How to prove that : $ \mathrm{Hom} ( A(G), H) \simeq \mathrm{Hom} (G , I(H)) $?

Question

How do we show that the functor $ A : \mathrm {Gr} \to \mathrm {Ab} $ defined by $ A (G) = G / [G, G] $ is a left adjoint functor of the inclusion functor : $ I : \mathrm {Ab} \to \mathrm {Gr} $ ?.

Thank you in advance.

Answer 1

The quotient $G/[G,G]$ is known as the abelianization $G^{\rm ab}$. First check that $[G,G]$, the subgroup generated by the commutators, is indeed a normal subgroup: indeed, conjugation distributes over commutators as $[x,y]^a=[x^a,y^a]$. Next, check that $G\mapsto G^{\rm ab}$ is indeed functorial. Given a map between groups $\varphi:G\to H$, what is the corresponding $\varphi^{\rm ab}:G^{\rm ab}\to H^{\rm ab}$? You'll want to make sure it's well-defined!

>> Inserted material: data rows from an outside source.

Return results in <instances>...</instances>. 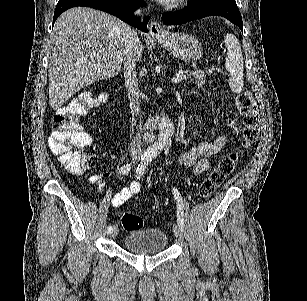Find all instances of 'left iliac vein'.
<instances>
[{
	"label": "left iliac vein",
	"mask_w": 307,
	"mask_h": 301,
	"mask_svg": "<svg viewBox=\"0 0 307 301\" xmlns=\"http://www.w3.org/2000/svg\"><path fill=\"white\" fill-rule=\"evenodd\" d=\"M173 231L175 234V237L180 241L183 242V233H182V229L179 226V224H174L173 226Z\"/></svg>",
	"instance_id": "obj_1"
}]
</instances>
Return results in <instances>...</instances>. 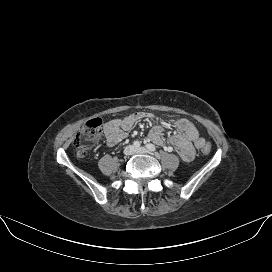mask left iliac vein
I'll list each match as a JSON object with an SVG mask.
<instances>
[{
  "mask_svg": "<svg viewBox=\"0 0 272 272\" xmlns=\"http://www.w3.org/2000/svg\"><path fill=\"white\" fill-rule=\"evenodd\" d=\"M135 153L136 154H147L148 150L144 147H139L135 149Z\"/></svg>",
  "mask_w": 272,
  "mask_h": 272,
  "instance_id": "obj_1",
  "label": "left iliac vein"
}]
</instances>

Check the obvious properties; $({\rm id}_G)^{\rm ab}={\rm id}_{G^{\rm ab}}$ and $(\varphi\circ\psi)^{\rm ab}=\varphi^{\rm ab}\circ\psi^{\rm ab}$.

Finally we want to exhibit a canonical isomorphism $\hom_{\rm Grp}(G,H)\cong\hom_{\rm Ab}(G^{\rm ab},H)$ for all groups $G$ and abelian groups $H$. Where do you think $\varphi:G\to H$ should be sent?